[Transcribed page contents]
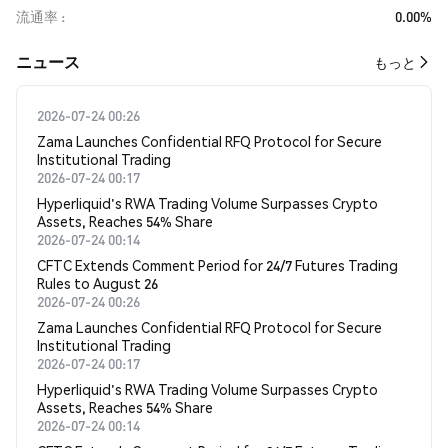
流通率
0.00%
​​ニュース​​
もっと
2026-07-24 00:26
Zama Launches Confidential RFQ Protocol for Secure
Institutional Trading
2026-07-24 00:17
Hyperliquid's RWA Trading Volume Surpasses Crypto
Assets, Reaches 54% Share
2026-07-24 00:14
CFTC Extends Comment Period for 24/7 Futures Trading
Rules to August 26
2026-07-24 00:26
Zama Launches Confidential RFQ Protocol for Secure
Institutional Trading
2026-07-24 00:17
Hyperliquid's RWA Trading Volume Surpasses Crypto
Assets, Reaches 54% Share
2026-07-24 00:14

* * *

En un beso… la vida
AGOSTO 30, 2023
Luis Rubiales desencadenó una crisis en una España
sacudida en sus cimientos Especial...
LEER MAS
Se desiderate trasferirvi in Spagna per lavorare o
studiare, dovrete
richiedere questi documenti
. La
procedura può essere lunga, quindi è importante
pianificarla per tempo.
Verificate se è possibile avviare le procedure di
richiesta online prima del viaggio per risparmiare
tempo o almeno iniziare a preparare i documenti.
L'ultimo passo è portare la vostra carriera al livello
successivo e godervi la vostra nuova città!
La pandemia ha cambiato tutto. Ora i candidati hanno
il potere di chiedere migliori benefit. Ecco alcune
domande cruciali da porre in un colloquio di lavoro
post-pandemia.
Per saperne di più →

— EXERCISE DESCRIPTION —
Using the data above, transcribe the lines that run from the line with "il potere di" to the line with "Per saperne di più →", both ends kept, and output nothing else.

— REPLY TO THE TASK —
il potere di chiedere migliori benefit. Ecco alcune
domande cruciali da porre in un colloquio di lavoro
post-pandemia.
Per saperne di più →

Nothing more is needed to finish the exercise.